ENTRIES SHOWN Block Start

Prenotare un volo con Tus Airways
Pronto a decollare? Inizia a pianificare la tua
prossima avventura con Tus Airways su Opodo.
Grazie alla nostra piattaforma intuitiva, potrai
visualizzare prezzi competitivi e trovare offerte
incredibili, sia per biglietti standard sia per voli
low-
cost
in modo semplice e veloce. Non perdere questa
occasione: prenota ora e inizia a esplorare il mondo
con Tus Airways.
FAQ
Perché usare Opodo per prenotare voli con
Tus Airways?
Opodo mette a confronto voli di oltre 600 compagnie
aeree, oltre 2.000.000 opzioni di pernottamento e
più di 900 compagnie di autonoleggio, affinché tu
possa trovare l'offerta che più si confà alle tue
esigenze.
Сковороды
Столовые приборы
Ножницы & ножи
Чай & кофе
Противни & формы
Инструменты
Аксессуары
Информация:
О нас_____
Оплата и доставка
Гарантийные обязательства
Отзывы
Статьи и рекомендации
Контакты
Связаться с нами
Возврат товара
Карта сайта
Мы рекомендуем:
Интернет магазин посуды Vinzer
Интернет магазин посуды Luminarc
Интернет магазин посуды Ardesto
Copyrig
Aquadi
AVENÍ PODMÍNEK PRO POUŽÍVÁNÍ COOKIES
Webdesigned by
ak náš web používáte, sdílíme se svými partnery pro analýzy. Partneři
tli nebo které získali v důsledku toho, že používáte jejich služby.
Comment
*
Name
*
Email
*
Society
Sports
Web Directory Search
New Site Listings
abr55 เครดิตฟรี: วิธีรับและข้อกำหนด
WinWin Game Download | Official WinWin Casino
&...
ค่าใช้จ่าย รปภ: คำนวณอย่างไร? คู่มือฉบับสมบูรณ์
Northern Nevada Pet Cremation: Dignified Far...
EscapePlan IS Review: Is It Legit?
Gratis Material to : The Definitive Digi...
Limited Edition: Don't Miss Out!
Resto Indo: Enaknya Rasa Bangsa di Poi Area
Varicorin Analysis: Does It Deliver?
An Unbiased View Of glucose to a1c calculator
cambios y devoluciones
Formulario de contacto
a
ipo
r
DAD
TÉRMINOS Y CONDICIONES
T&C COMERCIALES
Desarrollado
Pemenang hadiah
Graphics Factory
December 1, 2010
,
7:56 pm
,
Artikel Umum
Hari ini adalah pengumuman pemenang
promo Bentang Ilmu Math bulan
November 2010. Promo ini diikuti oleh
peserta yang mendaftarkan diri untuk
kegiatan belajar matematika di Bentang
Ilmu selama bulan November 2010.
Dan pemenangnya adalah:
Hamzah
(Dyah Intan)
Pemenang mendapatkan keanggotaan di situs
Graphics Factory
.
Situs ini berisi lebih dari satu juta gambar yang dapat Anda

ENTRIES SHOWN Block End

*WORK ORDER:* An acceptable answer repeats every entry exactly, with nothing omitted.

*RESULT FOR THIS TASK:*
Prenotare un volo con Tus Airways
Pronto a decollare? Inizia a pianificare la tua
prossima avventura con Tus Airways su Opodo.
Grazie alla nostra piattaforma intuitiva, potrai
visualizzare prezzi competitivi e trovare offerte
incredibili, sia per biglietti standard sia per voli
low-
cost
in modo semplice e veloce. Non perdere questa
occasione: prenota ora e inizia a esplorare il mondo
con Tus Airways.
FAQ
Perché usare Opodo per prenotare voli con
Tus Airways?
Opodo mette a confronto voli di oltre 600 compagnie
aeree, oltre 2.000.000 opzioni di pernottamento e
più di 900 compagnie di autonoleggio, affinché tu
possa trovare l'offerta che più si confà alle tue
esigenze.
Сковороды
Столовые приборы
Ножницы & ножи
Чай & кофе
Противни & формы
Инструменты
Аксессуары
Информация:
О нас_____
Оплата и доставка
Гарантийные обязательства
Отзывы
Статьи и рекомендации
Контакты
Связаться с нами
Возврат товара
Карта сайта
Мы рекомендуем:
Интернет магазин посуды Vinzer
Интернет магазин посуды Luminarc
Интернет магазин посуды Ardesto
Copyrig
Aquadi
AVENÍ PODMÍNEK PRO POUŽÍVÁNÍ COOKIES
Webdesigned by
ak náš web používáte, sdílíme se svými partnery pro analýzy. Partneři
tli nebo které získali v důsledku toho, že používáte jejich služby.
Comment
*
Name
*
Email
*
Society
Sports
Web Directory Search
New Site Listings
abr55 เครดิตฟรี: วิธีรับและข้อกำหนด
WinWin Game Download | Official WinWin Casino
&...
ค่าใช้จ่าย รปภ: คำนวณอย่างไร? คู่มือฉบับสมบูรณ์
Northern Nevada Pet Cremation: Dignified Far...
EscapePlan IS Review: Is It Legit?
Gratis Material to : The Definitive Digi...
Limited Edition: Don't Miss Out!
Resto Indo: Enaknya Rasa Bangsa di Poi Area
Varicorin Analysis: Does It Deliver?
An Unbiased View Of glucose to a1c calculator
cambios y devoluciones
Formulario de contacto
a
ipo
r
DAD
TÉRMINOS Y CONDICIONES
T&C COMERCIALES
Desarrollado
Pemenang hadiah
Graphics Factory
December 1, 2010
,
7:56 pm
,
Artikel Umum
Hari ini adalah pengumuman pemenang
promo Bentang Ilmu Math bulan
November 2010. Promo ini diikuti oleh
peserta yang mendaftarkan diri untuk
kegiatan belajar matematika di Bentang
Ilmu selama bulan November 2010.
Dan pemenangnya adalah:
Hamzah
(Dyah Intan)
Pemenang mendapatkan keanggotaan di situs
Graphics Factory
.
Situs ini berisi lebih dari satu juta gambar yang dapat Anda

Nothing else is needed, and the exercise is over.